DownsizeDC.org
May 5, 2007
Learning the hard way
By Jim Babka
Comedian and former "Man Show" (final season) co-host Doug Stanhope has abandoned his Libertarian Presidential campaign. His reason? The federal campaign finace laws make an effective effort impossible. And my first thought was, "They just don't believe you when you try to tell them." In 2000, I was the Press Secretary for Downsize DC co-founder Harry Browne who was then running for President. It was his second campaign and the Harry and his campaign team wanted to tell the world just how bad the campaign finance laws are. These laws help skew the system. They're Incumbent Protection Acts. After the campaign was over, we formed RealCampaignReform.org, educated a tiny base of people on a shoestring budget, organized a group of plaintiffs, and took our case all the way to the US Supreme Court. But the point here was that we hadn't been listening either. We had to learn things the hard way. Ed Crane, of CATO fame, after years of top party activism, had told the libertarian world back in '83 or so, that minor parties had no chance in the current campaign finance regime. But Crane wasn't listening either. He could've paid attention to former 1968 Democratic Presidential aspirant Eugene McCarthy who had said that the system of registration, reporting, and contribution limits, entrenched by the 1974 Buckley v. Valeo case, would've killed his campaign -- would've made his New Hampshire primary shocker, which provoked Lyndon Johnson to drop out of the race, "impossible." Johnson would've won the Democratic nomination that year if we had the campaign finance laws we have today. Perhaps that's a clue as to why we have them? And it got a lot worse when the Supreme Court ruled in favor of the McCain-Feingold, Bipartisan Campaign Reform Act of 2002, in the McConnell v FEC case. But Ed Crane, had to learn the hard way. Harry Browne (Perry Willis and I) had to learn the hard way. And now, Doug Stanhope has found out the hard way. He told his supporters on My 1,
"We're done, at least so far as being a candidate. For all of our false optimism, forced enthusiasm and the tireless effort of a small team of close friends, we couldn't get past the wall of bureaucracy. The Federal Election Commission proved insurmountable in their spiderweb of legal fingerf*#king. The idea that I could run an effective campaign rested on the fact that I tour constantly for a living and have a built-in audience & media wherever I go. FEC rules would not allow for me to campaign at paid gigs while also retaining a personal income from those shows. If I can't recruit from my shows, I'm about as effective as standing on a milk crate in the city park. Even our crafty attempts at creating our own loopholes in the laws - like jailhouse attorneys trying to invent and employ makeshift last-minute defenses - still came up short in the face of the Federal Election Commision. The system is set up to keep the two-party monopoly as free from competition as possible. [Emphasis added] The penalties for f*#king up with FEC rules make IRS penalties look like fetish spankings and I f*#k up quite a bit. The other problem was simply in making the whole thing fun. The more rules, paperwork and bulls*#t we'd run into the less creative and funny it was becoming. The process started to feel like when we had to 'clean it up' for the Man Show - and we all know how well that worked out."
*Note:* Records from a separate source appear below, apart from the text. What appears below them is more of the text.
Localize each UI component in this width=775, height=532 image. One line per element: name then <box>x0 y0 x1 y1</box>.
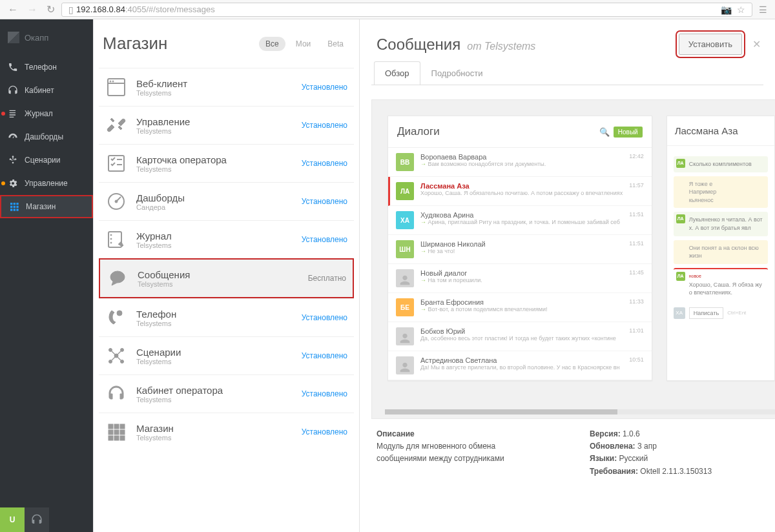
svg-point-11 <box>110 238 112 240</box>
store-item[interactable]: Магазин Telsystems Установлено <box>99 413 354 451</box>
store-item[interactable]: Журнал Telsystems Установлено <box>99 220 354 258</box>
dialog-preview: → Вот-вот, а потом поделимся впечатления… <box>420 306 623 312</box>
store-item[interactable]: Сообщения Telsystems Бесплатно <box>99 258 354 298</box>
svg-line-21 <box>118 351 121 354</box>
dialog-row[interactable]: Астрединова Светлана Да! Мы в августе пр… <box>388 351 652 380</box>
sidebar-label: Телефон <box>25 63 57 72</box>
camera-icon[interactable]: 📷 <box>718 5 734 15</box>
menu-icon[interactable]: ☰ <box>756 5 770 15</box>
new-dialog-button[interactable]: Новый <box>614 127 643 138</box>
svg-point-18 <box>109 360 112 363</box>
compose-button[interactable]: Написать <box>689 307 724 319</box>
store-item[interactable]: Управление Telsystems Установлено <box>99 106 354 144</box>
gear-icon <box>8 178 18 189</box>
user-avatar-button[interactable]: U <box>0 507 25 532</box>
svg-rect-31 <box>114 436 119 440</box>
svg-point-19 <box>121 360 124 363</box>
version-value: 1.0.6 <box>623 429 640 438</box>
store-item[interactable]: Карточка оператора Telsystems Установлен… <box>99 144 354 182</box>
svg-point-16 <box>109 349 112 352</box>
sidebar-item-store[interactable]: Магазин <box>0 195 93 218</box>
module-vendor: от Telsystems <box>467 41 535 52</box>
support-headset-button[interactable] <box>25 507 49 532</box>
bubble-text: Они понят а на склон всю жизн <box>689 245 759 260</box>
dialog-row[interactable]: ШН Ширманов Николай → Не за что! 11:51 <box>388 235 652 264</box>
store-item-name: Кабинет оператора <box>136 385 293 396</box>
dialogs-title: Диалоги <box>397 125 440 138</box>
close-icon[interactable]: ✕ <box>750 36 763 53</box>
dialog-preview: Хорошо, Саша. Я обязательно почитаю. А п… <box>420 190 623 196</box>
sidebar-label: Управление <box>25 179 68 188</box>
sidebar-item-dashboards[interactable]: Дашборды <box>0 125 93 148</box>
dialog-name: Бранта Ефросиния <box>420 298 623 306</box>
module-title: Сообщения <box>377 36 460 54</box>
store-list-panel: Магазин Все Мои Beta Веб-клиент Telsyste… <box>94 19 360 532</box>
app-name: Окапп <box>25 33 48 43</box>
store-item-name: Телефон <box>136 309 293 320</box>
sidebar-label: Дашборды <box>25 132 63 141</box>
tab-overview[interactable]: Обзор <box>374 61 420 85</box>
details-panel: Сообщения от Telsystems Установить ✕ Обз… <box>360 19 775 532</box>
dialog-name: Новый диалог <box>420 269 623 277</box>
browser-toolbar: ← → ↻ ▯ 192.168.0.84:4055/#/store/messag… <box>0 0 775 19</box>
nav-back-icon[interactable]: ← <box>5 4 21 15</box>
dialog-row[interactable]: ХА Худякова Арина → Арина, приглашай Рит… <box>388 206 652 235</box>
store-item-status: Установлено <box>302 389 347 398</box>
store-item-status: Бесплатно <box>308 274 346 283</box>
tab-details[interactable]: Подробности <box>420 61 494 85</box>
preview-dialogs-card: Диалоги 🔍 Новый ВВ Воропаева Варвара → В… <box>388 116 652 381</box>
filter-beta[interactable]: Beta <box>321 37 350 51</box>
install-button[interactable]: Установить <box>679 34 742 55</box>
scrollbar-thumb[interactable] <box>385 409 617 414</box>
store-filter: Все Мои Beta <box>259 37 350 51</box>
filter-all[interactable]: Все <box>259 37 285 51</box>
url-bar[interactable]: ▯ 192.168.0.84:4055/#/store/messages 📷 ☆ <box>61 3 752 17</box>
svg-point-10 <box>110 234 112 236</box>
chat-bubble: Они понят а на склон всю жизн <box>674 240 768 264</box>
store-item[interactable]: Веб-клиент Telsystems Установлено <box>99 68 354 106</box>
bookmark-star-icon[interactable]: ☆ <box>734 5 748 15</box>
svg-point-13 <box>110 271 125 283</box>
dialog-name: Воропаева Варвара <box>420 153 623 161</box>
app-logo[interactable]: Окапп <box>0 19 93 56</box>
search-icon[interactable]: 🔍 <box>599 127 610 137</box>
reload-icon[interactable]: ↻ <box>44 3 57 15</box>
dialog-row[interactable]: БЕ Бранта Ефросиния → Вот-вот, а потом п… <box>388 293 652 322</box>
store-item-icon <box>105 383 127 405</box>
svg-rect-28 <box>114 430 119 435</box>
store-item[interactable]: Кабинет оператора Telsystems Установлено <box>99 374 354 413</box>
store-item[interactable]: Сценарии Telsystems Установлено <box>99 336 354 374</box>
page-icon: ▯ <box>66 5 76 15</box>
sidebar-item-journal[interactable]: Журнал <box>0 102 93 125</box>
svg-point-17 <box>121 349 124 352</box>
sidebar-item-cabinet[interactable]: Кабинет <box>0 79 93 102</box>
svg-line-23 <box>118 357 121 360</box>
store-item-icon <box>105 421 127 443</box>
sidebar-item-scenarios[interactable]: Сценарии <box>0 148 93 172</box>
store-item-status: Установлено <box>302 159 347 168</box>
requirements-value: Oktell 2.11.3.150313 <box>640 467 712 476</box>
store-item-status: Установлено <box>302 235 347 244</box>
filter-mine[interactable]: Мои <box>289 37 318 51</box>
svg-rect-25 <box>114 424 119 429</box>
store-item[interactable]: Телефон Telsystems Установлено <box>99 298 354 336</box>
avatar: ЛА <box>396 182 414 200</box>
store-item-vendor: Telsystems <box>136 434 293 442</box>
dialog-row[interactable]: ВВ Воропаева Варвара → Вам возможно пона… <box>388 148 652 177</box>
notification-dot-icon <box>1 112 5 116</box>
sidebar-item-management[interactable]: Управление <box>0 172 93 195</box>
dialog-name: Лассмана Аза <box>420 182 623 190</box>
store-item[interactable]: Дашборды Сандера Установлено <box>99 182 354 220</box>
sidebar-item-phone[interactable]: Телефон <box>0 56 93 79</box>
preview-scrollbar[interactable] <box>385 409 775 414</box>
phone-icon <box>8 62 18 72</box>
dialog-row[interactable]: Бобков Юрий Да, особенно весь этот пласт… <box>388 322 652 351</box>
store-item-icon <box>107 267 129 289</box>
sidebar-label: Магазин <box>26 202 56 211</box>
store-item-name: Сообщения <box>138 269 299 280</box>
dialog-row[interactable]: Новый диалог → На том и порешили. 11:45 <box>388 264 652 293</box>
avatar: ВВ <box>396 153 414 171</box>
dialog-name: Бобков Юрий <box>420 327 623 335</box>
dialog-row[interactable]: ЛА Лассмана Аза Хорошо, Саша. Я обязател… <box>388 177 652 206</box>
svg-rect-32 <box>120 436 125 440</box>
Stanhope's right. It's not any fun. And it's even less fun to rain on the parade of good people who believe what I once believed with all my heart. But the truth must get out: The system is rigged by campaign finance laws. And until that's fixed, candidates considering a run for office, must first step through a door with a sign above that reads, "Abandon Hope, all ye who enter here." We'll have more to say about "the rigged system" in the coming weeks and months. For now, suffice it to say, trying to elect the right person is going at this backwards. There just aren't enough people who believe the size, scope, and power of the federal government is the biggest, most important issue. Our position is not getting enough airtime. If we change those two things, we have a whole new environment in which the type of politicians showing up to run will begin to change. Then, if we can keep them honest to their campaign promises, the system could begin to change. And until we had a tool like the Internet, that just wasn't possible. Carpe Diem. Viva la Downsize DC!